I skipped rugby last night. It's clear to me that I won't be playing this season. Oh well. My own fault, really.
Truth be told, I've been so depressed for the last . . . well, it seems like months . . . that I've been finding it hard to be motivated to do anything. So last night rugby was the casualty. All I want to do is sleep and I can't even do that. I go to bed and stare at the ceiling for hours. Between the nightmares and the anxiety attacks, what sleep I'm getting isn't terribly restful.

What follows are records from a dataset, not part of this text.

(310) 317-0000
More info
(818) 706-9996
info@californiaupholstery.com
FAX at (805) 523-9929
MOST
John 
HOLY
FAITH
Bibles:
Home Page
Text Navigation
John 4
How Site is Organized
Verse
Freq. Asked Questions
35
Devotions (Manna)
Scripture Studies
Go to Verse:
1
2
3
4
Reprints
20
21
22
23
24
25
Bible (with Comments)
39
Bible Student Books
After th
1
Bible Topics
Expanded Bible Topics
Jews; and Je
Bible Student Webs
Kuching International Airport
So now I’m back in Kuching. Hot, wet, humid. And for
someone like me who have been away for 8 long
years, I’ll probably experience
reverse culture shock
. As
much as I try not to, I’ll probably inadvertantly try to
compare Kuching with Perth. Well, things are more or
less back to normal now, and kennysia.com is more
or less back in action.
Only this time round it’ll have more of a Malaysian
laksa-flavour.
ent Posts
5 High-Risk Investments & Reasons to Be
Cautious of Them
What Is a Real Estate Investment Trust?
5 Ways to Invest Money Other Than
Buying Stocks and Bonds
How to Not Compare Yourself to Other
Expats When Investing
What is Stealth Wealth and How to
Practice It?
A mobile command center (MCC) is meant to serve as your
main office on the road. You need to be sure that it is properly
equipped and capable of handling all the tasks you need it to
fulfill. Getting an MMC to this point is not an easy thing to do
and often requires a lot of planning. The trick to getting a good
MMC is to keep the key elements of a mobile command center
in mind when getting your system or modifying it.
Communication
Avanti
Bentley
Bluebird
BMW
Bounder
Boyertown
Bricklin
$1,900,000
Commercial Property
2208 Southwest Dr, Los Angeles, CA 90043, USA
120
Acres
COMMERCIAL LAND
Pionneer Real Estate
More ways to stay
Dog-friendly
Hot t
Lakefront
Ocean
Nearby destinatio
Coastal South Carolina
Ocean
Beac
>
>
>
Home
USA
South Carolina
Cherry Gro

I think this is all some sort of mid-life crisis, albeit a little early. I always was rather precocious. I can't help but think that I've done nothing with my life so far. So here I am. Living in a city that I have no ties to. In a job that holds no future for me. Spending so much on my apartment and various other "New York" expenses that I have no real savings at hand. No boyfriend. Trailing around after my friends, hoping that they'll fill some of the void in my life, but they have their own lives to lead. As I've bitched about before, there just isn't anything in my life for me to feel passionate about.
And the worse part is, I know it's my fault.

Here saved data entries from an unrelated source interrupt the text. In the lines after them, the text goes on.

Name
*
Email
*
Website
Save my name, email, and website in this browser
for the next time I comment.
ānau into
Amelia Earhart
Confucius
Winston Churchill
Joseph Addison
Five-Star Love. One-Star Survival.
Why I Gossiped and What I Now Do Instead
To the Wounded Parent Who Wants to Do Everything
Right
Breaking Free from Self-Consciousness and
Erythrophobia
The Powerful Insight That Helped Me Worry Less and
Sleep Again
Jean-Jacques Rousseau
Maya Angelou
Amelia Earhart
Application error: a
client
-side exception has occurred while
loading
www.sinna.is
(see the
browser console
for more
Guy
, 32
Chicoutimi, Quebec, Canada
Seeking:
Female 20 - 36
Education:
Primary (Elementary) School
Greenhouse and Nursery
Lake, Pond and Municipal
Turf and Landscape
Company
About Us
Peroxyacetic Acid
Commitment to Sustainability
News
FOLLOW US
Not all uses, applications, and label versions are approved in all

I keep myself numb. I don't allow myself passion because it's dangerous. If you feel passion about something, you can be hurt by it. And I suppose I'm too scared of being hurt. Lame excuse, but there it is.
So, time for some changes.
My writing is always one of the first things that gets shoved aside when I'm depressed, that and the gym. So it's time to kickstart both of those. I may not play rugby this season, but I'll be damned if I'm not going to be playing in the spring.

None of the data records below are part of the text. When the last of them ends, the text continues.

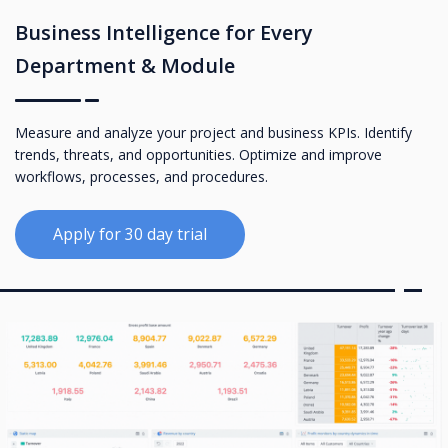
Business Intelligence for Every
Department & Module
Measure and analyze your project and business KPIs. Identify
trends, threats, and opportunities. Optimize and improve
workflows, processes, and procedures.
Apply for 30 day trial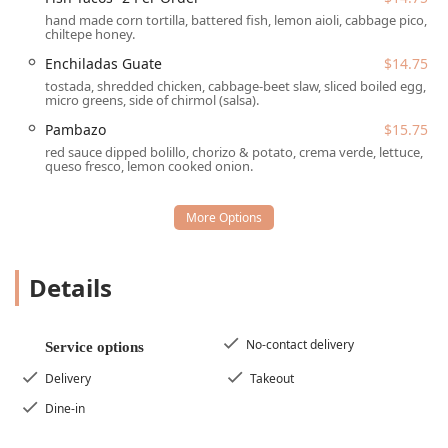
Malegria Latin Cafe is strategically located at a vibrant
hand made corn tortilla, battered fish, lemon aioli, cabbage pico,
corner on Grand Avenue, making it easily accessible for
chiltepe honey.
anyone in the greater Phoenix area. Its presence on this
Enchiladas Guate
$14.75
iconic street near downtown infuses the area with rich
tostada, shredded chicken, cabbage-beet slaw, sliced boiled egg,
culinary culture.
micro greens, side of chirmol (salsa).
The cafe is located at:
Pambazo
$15.75
red sauce dipped bolillo, chorizo & potato, crema verde, lettuce,
1031 Grand Ave, Phoenix, AZ 85007, USA
queso fresco, lemon cooked onion.
For convenience, the restaurant has prioritized
accessibility for all patrons in the Arizona region, offering
several amenities to ensure a comfortable visit:
Wheelchair accessible entrance
Details
Wheelchair accessible parking lot
Wheelchair accessible seating
No-contact delivery
Service options
Free parking lot and free street parking available
Delivery
Takeout
This commitment to being easily reachable and
comfortable for every member of the community
Dine-in
underscores Malegria’s status as a true local gathering
spot on Grand Ave.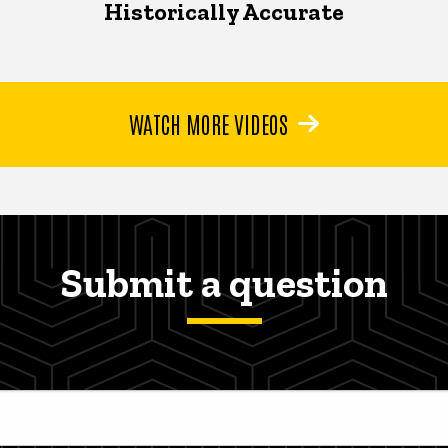
Historically Accurate
WATCH MORE VIDEOS
Submit a question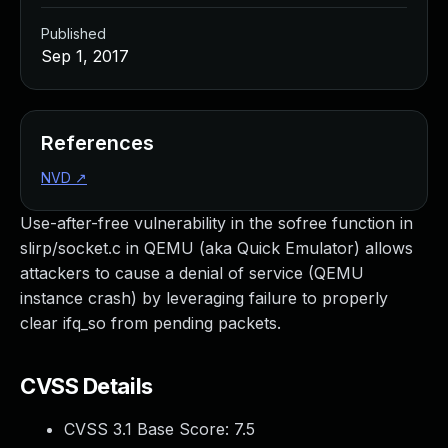
Published
Sep 1, 2017
References
NVD
↗
Use-after-free vulnerability in the sofree function in
slirp/socket.c in QEMU (aka Quick Emulator) allows
attackers to cause a denial of service (QEMU
instance crash) by leveraging failure to properly
clear ifq_so from pending packets.
CVSS Details
CVSS 3.1 Base Score:
7.5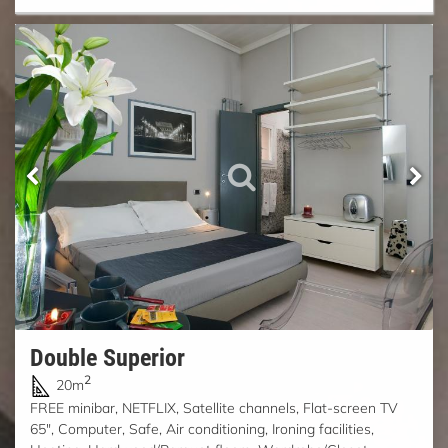
Double Superior
2
20m
FREE minibar, NETFLIX, Satellite channels, Flat-screen TV
65", Computer, Safe, Air conditioning, Ironing facilities,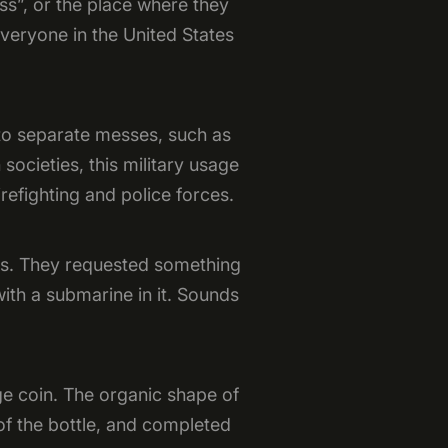
ss”, or the place where they
veryone in the United States
 to separate messes, such as
 societies, this military usage
refighting and police forces.
ss. They requested something
with a submarine in it. Sounds
nge coin. The organic shape of
of the bottle, and completed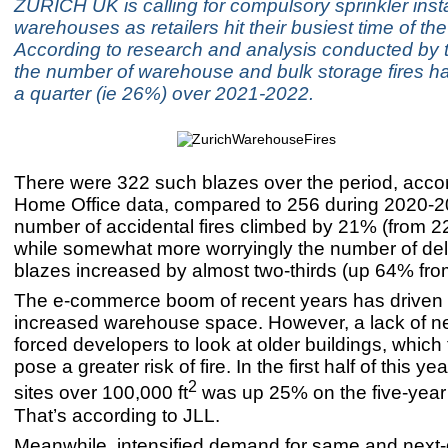
ZURICH UK is calling for compulsory sprinkler insta
warehouses as retailers hit their busiest time of the
According to research and analysis conducted by t
the number of warehouse and bulk storage fires h
a quarter (ie 26%) over 2021-2022.
There were 322 such blazes over the period, accor
Home Office data, compared to 256 during 2020-
number of accidental fires climbed by 21% (from 22
while somewhat more worryingly the number of del
blazes increased by almost two-thirds (up 64% from
The e-commerce boom of recent years has driven
increased warehouse space. However, a lack of n
forced developers to look at older buildings, whic
pose a greater risk of fire. In the first half of this y
2
sites over 100,000 ft
was up 25% on the five-year
That’s according to JLL.
Meanwhile, intensified demand for same and next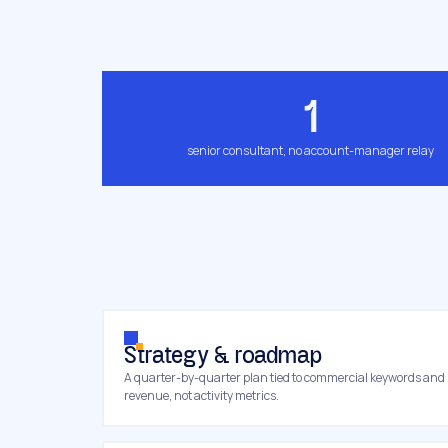
1
senior consultant, no account-manager relay
Strategy & roadmap
A quarter-by-quarter plan tied to commercial keywords and
revenue, not activity metrics.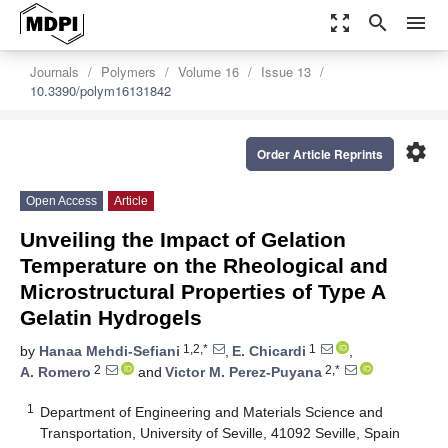
zoom_out_map
search
menu
Journals
Polymers
Volume 16
Issue 13
10.3390/polym16131842
settings
Order Article Reprints
Open Access
Article
Unveiling the Impact of Gelation
Temperature on the Rheological and
Microstructural Properties of Type A
Gelatin Hydrogels
1,2,*
1
by
Hanaa Mehdi-Sefiani
,
E. Chicardi
,
2
2,*
A. Romero
and
Victor M. Perez-Puyana
1
Department of Engineering and Materials Science and
Transportation, University of Seville, 41092 Seville, Spain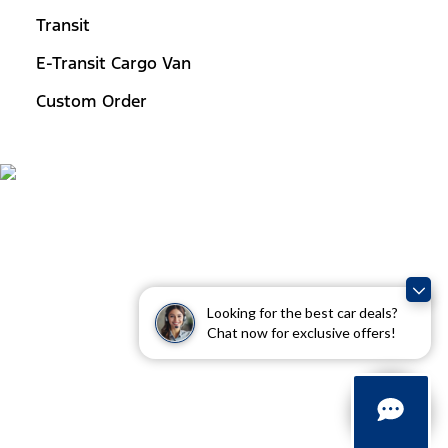
Transit
E-Transit Cargo Van
Custom Order
Looking for the best car deals?
Chat now for exclusive offers!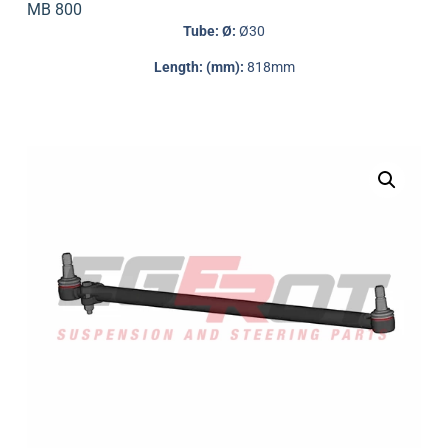
MB 800
Tube: Ø:
Ø30
Length: (mm):
818mm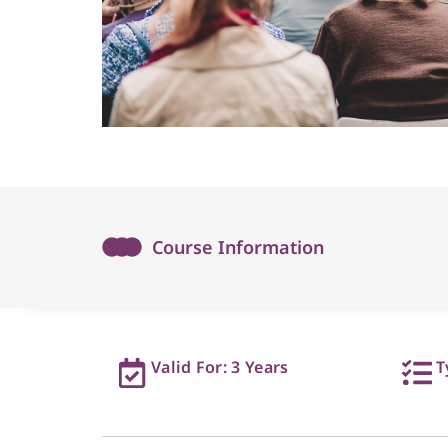
Course Information
Valid For: 3 Years
T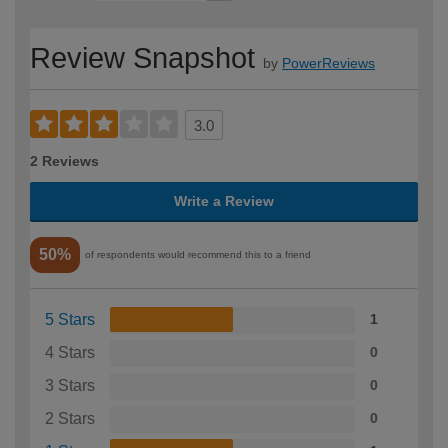
Review Snapshot
by
PowerReviews
3.0
2 Reviews
Write a Review
50%
of respondents would recommend this to a friend
5 Stars
1
4 Stars
0
3 Stars
0
2 Stars
0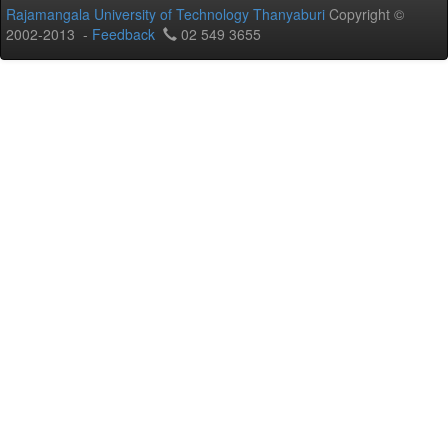
Rajamangala University of Technology Thanyaburi
Copyright ©
2002-2013 -
Feedback
02 549 3655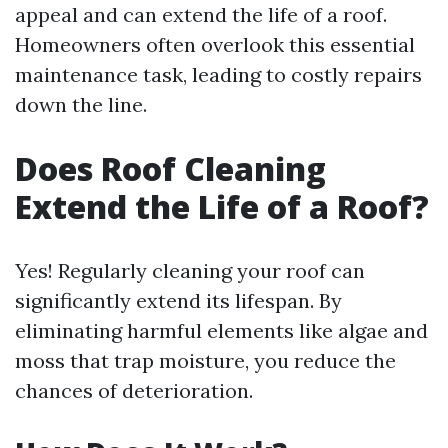
appeal and can extend the life of a roof.
Homeowners often overlook this essential
maintenance task, leading to costly repairs
down the line.
Does Roof Cleaning
Extend the Life of a Roof?
Yes! Regularly cleaning your roof can
significantly extend its lifespan. By
eliminating harmful elements like algae and
moss that trap moisture, you reduce the
chances of deterioration.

I keep getting ideas for plays then I set them aside. My new goal is to write for at least an hour a day. Not enough to feel overwhelmed, but enough to prime the pump and get me going again.
I'm also going to look at some of the local universities to see what their Ph.D. programs are like. Clearly the job I'm in will always pay more than teaching, but I'd rather be on a campus somewhere. The environment is better.
So, let's see if any of this helps bring me back to the world of the living.